NME Reviews

State Of EXIT festival : Serbia Novi Sad

The world's weirdest festival....

OK, quick history lesson. After two decades of having racist human rights abuser Slobodan Milosevic in charge, the youth of Serbia decided they had had enough. When they couldn't get him out via elections, they decided to do it the only other way they knew - by holding a massive party to force him out through the power of love, peace and dancing.


The first State Of EXIT festival, held in 2000, culminated in a 100-day peaceful protest to have the infamous tyrant removed, and by the following year it had succeeded. Now in its fourth summer of love and 96 days shorter, EXIT stands as a Serbian symbol of troubles past, triumph over evil and, well, getting fucked up and not sleeping for four days.


Held in an island fortress in the city of Novi Sad and separated from the mainland by the Danube, the festival runs from 4pm-8am daily, boasts 13 stages, 400 acts and costs the equivalent of £40. Over on the Afro Cuban Latino Stage we find a man giving free salsa lessons, while on the Balkan Fusion stage the highlight of the weekend has to be local ska band Lost Propelleros' cover of EMF's 'Unbelievable'. Unbelievably, though, the biggest draw of the weekend isn't this retread of late-'80s indie dance hits, but the main stage on Sunday where Peaches, Kings Of Leon and are expected. Except, of course, the Kings cancel at the last minute, with drummer Nathan's "strained thumb" officially the most pathetic excuse we've ever heard.

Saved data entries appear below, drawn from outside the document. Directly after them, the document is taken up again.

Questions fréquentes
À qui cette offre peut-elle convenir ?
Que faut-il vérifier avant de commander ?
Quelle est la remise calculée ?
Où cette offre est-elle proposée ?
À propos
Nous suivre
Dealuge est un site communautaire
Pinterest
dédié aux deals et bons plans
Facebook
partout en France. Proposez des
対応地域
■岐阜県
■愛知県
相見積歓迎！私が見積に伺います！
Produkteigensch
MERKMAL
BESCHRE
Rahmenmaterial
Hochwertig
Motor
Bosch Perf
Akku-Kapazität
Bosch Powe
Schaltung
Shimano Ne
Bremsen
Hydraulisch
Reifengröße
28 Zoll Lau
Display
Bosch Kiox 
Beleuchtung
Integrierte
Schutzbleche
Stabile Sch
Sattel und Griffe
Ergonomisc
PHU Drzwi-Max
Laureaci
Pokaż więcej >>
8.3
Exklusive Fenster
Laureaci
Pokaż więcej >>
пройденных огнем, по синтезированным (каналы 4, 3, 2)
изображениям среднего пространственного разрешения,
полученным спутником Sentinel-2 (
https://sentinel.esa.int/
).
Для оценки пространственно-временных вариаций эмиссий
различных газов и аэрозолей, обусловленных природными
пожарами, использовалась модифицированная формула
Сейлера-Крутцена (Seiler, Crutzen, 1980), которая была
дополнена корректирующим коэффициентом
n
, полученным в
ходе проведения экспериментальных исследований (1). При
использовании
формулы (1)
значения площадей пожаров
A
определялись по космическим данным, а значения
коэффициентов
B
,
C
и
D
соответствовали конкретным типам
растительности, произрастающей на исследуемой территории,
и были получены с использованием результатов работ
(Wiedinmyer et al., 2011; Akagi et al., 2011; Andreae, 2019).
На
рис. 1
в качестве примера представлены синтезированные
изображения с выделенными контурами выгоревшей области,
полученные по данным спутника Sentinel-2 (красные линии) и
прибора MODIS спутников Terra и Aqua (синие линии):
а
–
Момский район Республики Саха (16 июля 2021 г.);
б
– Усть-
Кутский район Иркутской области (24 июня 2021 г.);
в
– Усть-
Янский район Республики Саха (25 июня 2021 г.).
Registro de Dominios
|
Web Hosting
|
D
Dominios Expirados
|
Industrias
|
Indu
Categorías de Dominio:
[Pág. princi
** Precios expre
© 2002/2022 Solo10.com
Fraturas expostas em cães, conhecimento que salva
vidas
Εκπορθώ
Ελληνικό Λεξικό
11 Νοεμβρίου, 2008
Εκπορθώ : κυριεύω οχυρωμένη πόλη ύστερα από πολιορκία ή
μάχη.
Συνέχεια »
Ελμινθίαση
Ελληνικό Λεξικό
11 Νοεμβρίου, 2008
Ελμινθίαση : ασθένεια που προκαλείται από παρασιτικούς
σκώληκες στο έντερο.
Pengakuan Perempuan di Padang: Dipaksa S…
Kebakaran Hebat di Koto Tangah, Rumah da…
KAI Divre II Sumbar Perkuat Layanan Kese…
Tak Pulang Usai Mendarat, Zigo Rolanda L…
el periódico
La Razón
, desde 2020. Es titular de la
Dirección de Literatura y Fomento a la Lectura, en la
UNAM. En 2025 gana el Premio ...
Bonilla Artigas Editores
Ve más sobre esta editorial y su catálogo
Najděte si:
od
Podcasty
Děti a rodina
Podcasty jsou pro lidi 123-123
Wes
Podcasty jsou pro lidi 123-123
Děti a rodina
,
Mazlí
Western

Their replacements are Serbia's Partibrejkers - an ageing four-piece specialising in '80s drivetime classics. Then, in a slight change of gear, Peaches comes onstage, strips to her underwear and hollers Electric Six's 'Gay Bar' in its entirety. Aided by her two hermaphrodite (well, ladies with beards and strap-ons) dominatrixes, she slicks her way through a dozen outfits, a variety of spectacularly-shaped guitars and songs about bumming.
Luckily, the only man in the world dirty enough to follow her is waiting backstage. With a reformed line-up of The Stooges, Iggy Pop is greeted like a deity. As they pound through the guttural sleaze of '1969' and 'I Wanna Be Your Dog', paying maniacs swing suicidally from the uppermost branches of nearby trees to get a better view. 'No Fun' starts a stage invasion that sees a hundred fans ripping off their shirts and pogoing alongside the sworn high-punk hater of all this hippy love shit. But then, as the Serbs have already proved, at EXIT anything's possible.